The below is a conversation between myself and Justin Langlois, Research Director at Broken City Lab, conducted over email this past month. Check them out at

JUSTIN: So, I have a quick question, with regard to your categories of social practice, where might you situate practices that are more overtly activistic? While a level of activism is likely most overt in the New Models category, I was curious about your decision to not include that word or that specific language in those categories — is it a matter of it being an inappropriate description, or just not nuanced enough, too much baggage? I have my own concerns with activism as an idea, but it’d be interesting to hear your take on it.

SUE: I think activist practices run throughout all of the categories that I put forward. Just a caveat – all those categories are quite malleable at this point, I feel that they are simply a useful starting point for discussion of some social practices, but they are certainly not the be-all and end-all. I do hope they change and gain more clarity as time goes on.??I feel that, as much as social practice draws from art history, it draws equally from other forms of cultural production. Clearly architecture, urbanism, planning, theater, sociology, even advertising inform social practice, and I would place the history of protest and activism (social movements) in that context. I wrote an article for the Journal of Aesthetics and Protest on anarchist activist practices and compared those forms to some forms of social practice. You can read it here – I’d be interested to know your thoughts.

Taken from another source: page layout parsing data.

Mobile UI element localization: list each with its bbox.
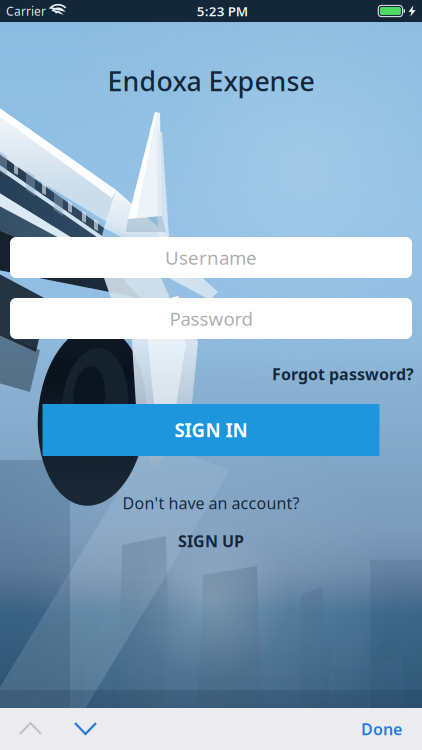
button[interactable]: Password: [10, 298, 412, 339]
staticText: Password: [170, 306, 252, 331]
staticText: Username: [165, 245, 257, 270]
button[interactable]: Username: [10, 237, 412, 278]
staticText: Done: [361, 718, 402, 740]
staticText: Don't have an account?: [122, 492, 300, 514]
button[interactable]: Next field: [58, 708, 116, 750]
button[interactable]: Previous field: [0, 708, 58, 750]
staticText: SIGN IN: [174, 418, 248, 442]
button[interactable]: SIGN IN: [42, 404, 380, 456]
button[interactable]: Done: [347, 706, 422, 750]
staticText: SIGN UP: [178, 530, 244, 552]
staticText: Carrier: [6, 3, 46, 19]
button[interactable]: Forgot password?: [272, 365, 414, 383]
button[interactable]: SIGN UP: [166, 528, 256, 554]
staticText: Endoxa Expense: [108, 63, 314, 99]
staticText: Forgot password?: [272, 363, 414, 385]
staticText: 5:23 PM: [197, 2, 248, 20]
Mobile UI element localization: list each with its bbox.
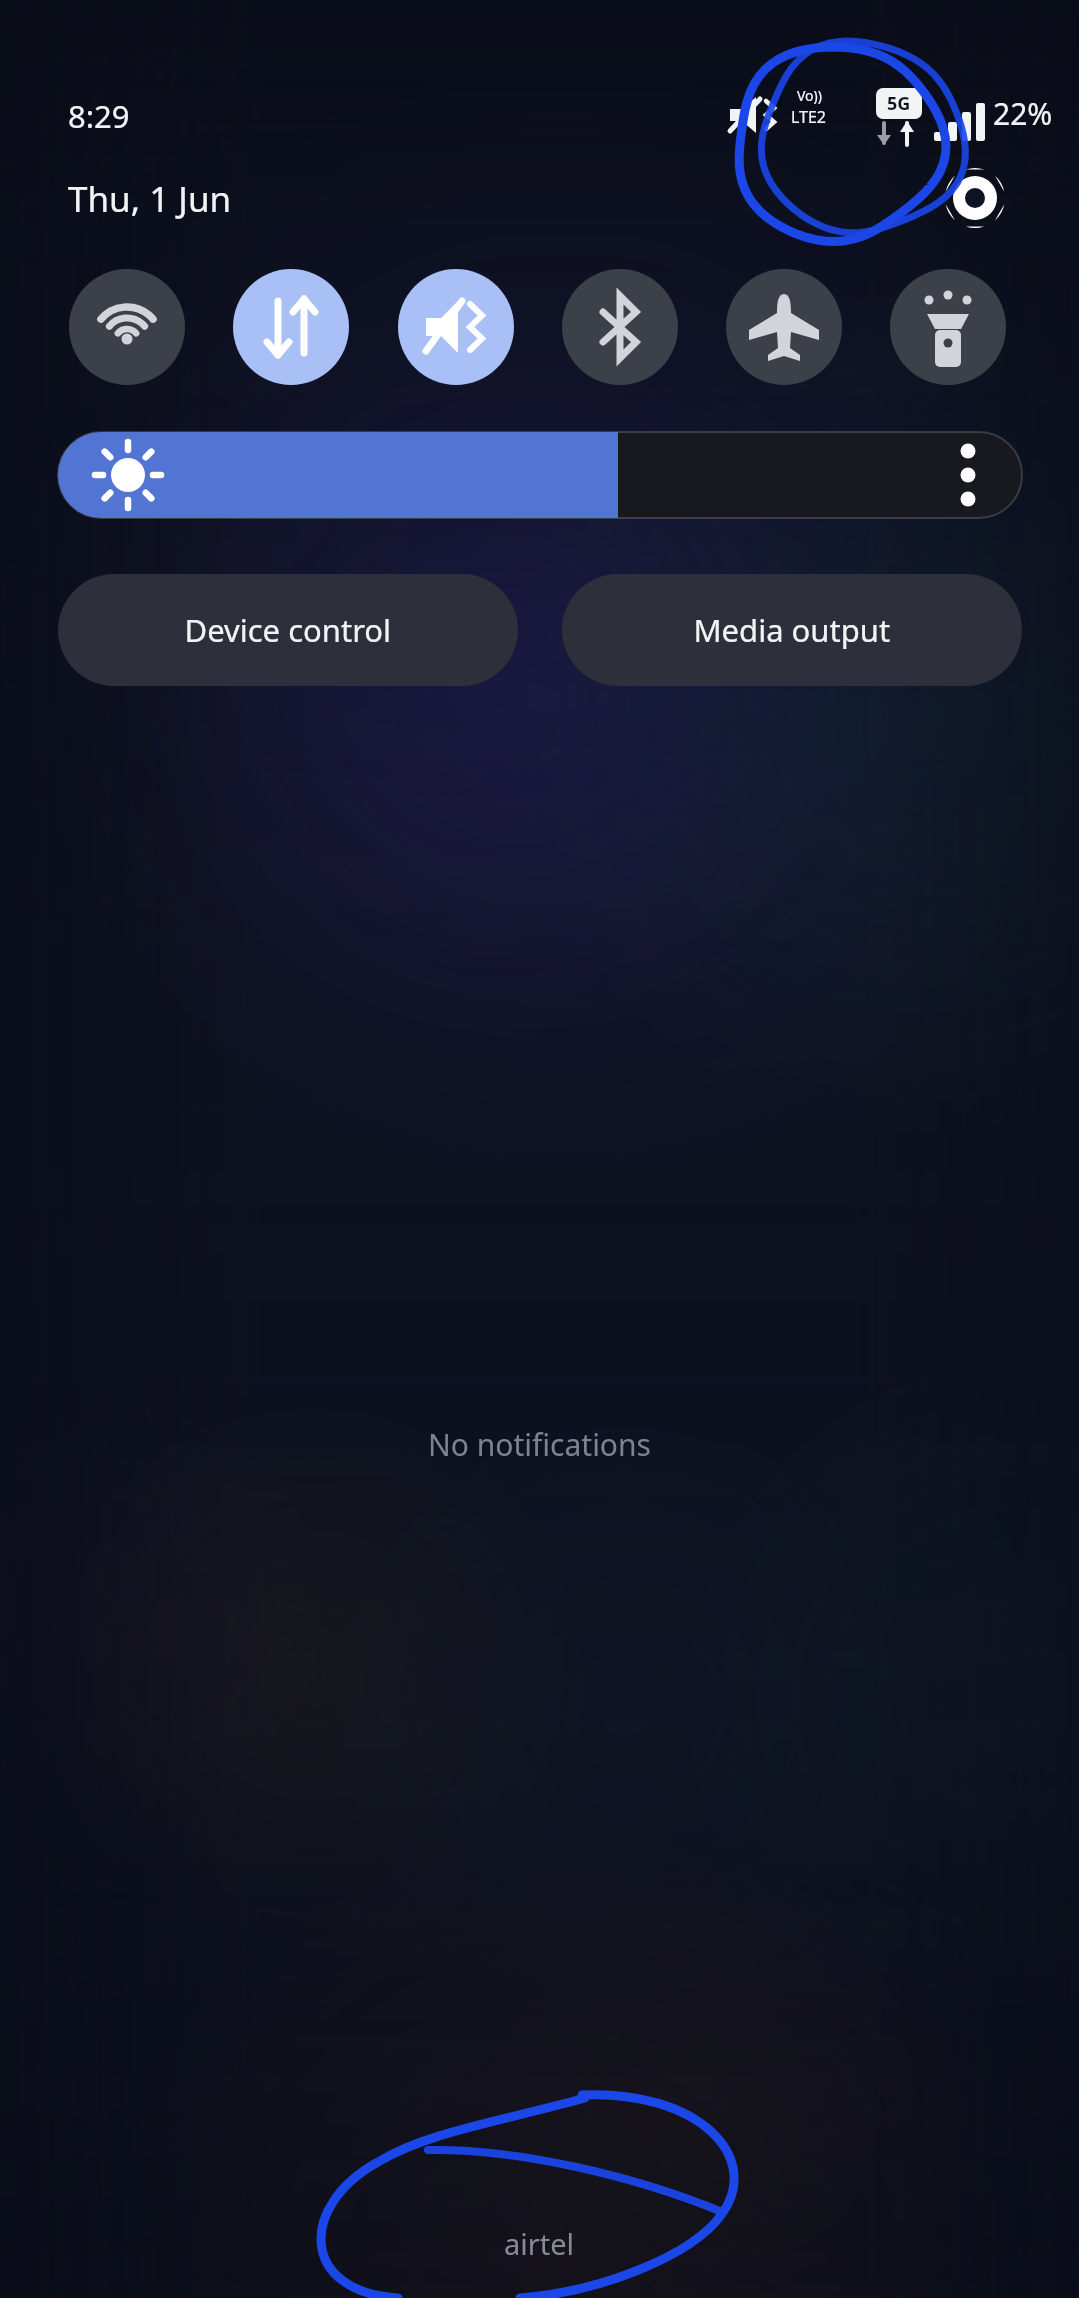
button[interactable]: Brightness options xyxy=(938,432,1022,518)
button[interactable]: Brightness xyxy=(58,432,938,518)
button[interactable]: Date, Thu, 1 Jun xyxy=(68,168,398,234)
button[interactable]: Wi-Fi xyxy=(69,269,185,385)
button[interactable]: Airplane mode xyxy=(726,269,842,385)
button[interactable]: Mobile data xyxy=(233,269,349,385)
button[interactable]: Device control xyxy=(58,574,518,686)
button[interactable]: Media output xyxy=(562,574,1022,686)
button[interactable]: Settings xyxy=(929,152,1021,244)
button[interactable]: Bluetooth xyxy=(562,269,678,385)
button[interactable]: Ring mode xyxy=(398,269,514,385)
button[interactable]: Flashlight xyxy=(890,269,1006,385)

I find that traditional displays of “activism” or protest is one form of many that social practice can take, and has taken throughout its history – but that the socio-political concerns that underly these practices remain similar. Some are more effective in a more “activist” form, while others accomplish their intentions equally well through other formats. Likewise practices that are ineffective – both those traditionally “activist” in their forms and otherwise. At the Open Engagement conference recently, one participant made the point that “protest in this country is dead,” and that social practice is a reaction to that reality, a new form of activism. I don’t agree with this at all, but I do think that traditional forms of protest are frequently co-opted (um, recent Glenn Beck “rally” in Washington DC on the anniversary of MLK’s “I Have a Dream” Speech is one possible example? or the “1984″ Apple computer TV ads?) thus perhaps diluting some of their effectiveness in certain situations, and I conjecture that social practice artists often search for different formats to advance social agendas as a result. Just my two cents on the matter.

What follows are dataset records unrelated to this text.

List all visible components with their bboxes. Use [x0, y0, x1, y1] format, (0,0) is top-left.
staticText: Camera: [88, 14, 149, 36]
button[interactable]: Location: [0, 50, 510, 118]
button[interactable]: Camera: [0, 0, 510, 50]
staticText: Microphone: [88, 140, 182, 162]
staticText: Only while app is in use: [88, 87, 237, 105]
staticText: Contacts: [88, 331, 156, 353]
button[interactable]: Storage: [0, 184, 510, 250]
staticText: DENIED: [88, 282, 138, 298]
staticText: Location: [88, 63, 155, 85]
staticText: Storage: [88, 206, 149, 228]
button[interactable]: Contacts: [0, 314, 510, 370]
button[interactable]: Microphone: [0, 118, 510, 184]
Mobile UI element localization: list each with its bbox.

JUSTIN: I really enjoy the way in which you’ve outlined the variety of forms of cultural production that inform social practice, though I wonder if that articulation disregards the more social aspects of a social practice as well as the pedagogical aspects informing a social practice. Your loose working-categories touch on this, but it would seem that the categorization you’ve presented there and the (intentional or not) categorization you offered around modes of production are different in their organization, and in turn, equally limit the potentials for activity and affectivity within these practices that become situated through that organization. I completely understand those loose categories as works-in-progress, I suppose I’m just pushing the issue to better understand for myself.

It’s interesting you bring up the example from the OE participant talking about his skepticism of protest. While I don’t know that I’d go as far to say that protest is dead (it is alive, though perhaps significantly under the weather or even terminally ill), I’m inclined to feel that traditional forms of protest are ineffective in advancing any particular agenda and for that matter, I think the abundance of examples of the co-opting of activism’s aesthetics are, as you’ve outlined, a particularly good example of this increasing ineffectiveness.

You brought up a notion that I’ve found continually helpful, which I first read articulated by Sam Gould of Red76 — that is, questions of effectiveness and sincerity in relation to activism and art respectively. It’s a bit escapist to suggest that the in-between is the most interesting position to occupy, but yet there’s something there that could use a better articulation (and in that, perhaps it is in the term social practice).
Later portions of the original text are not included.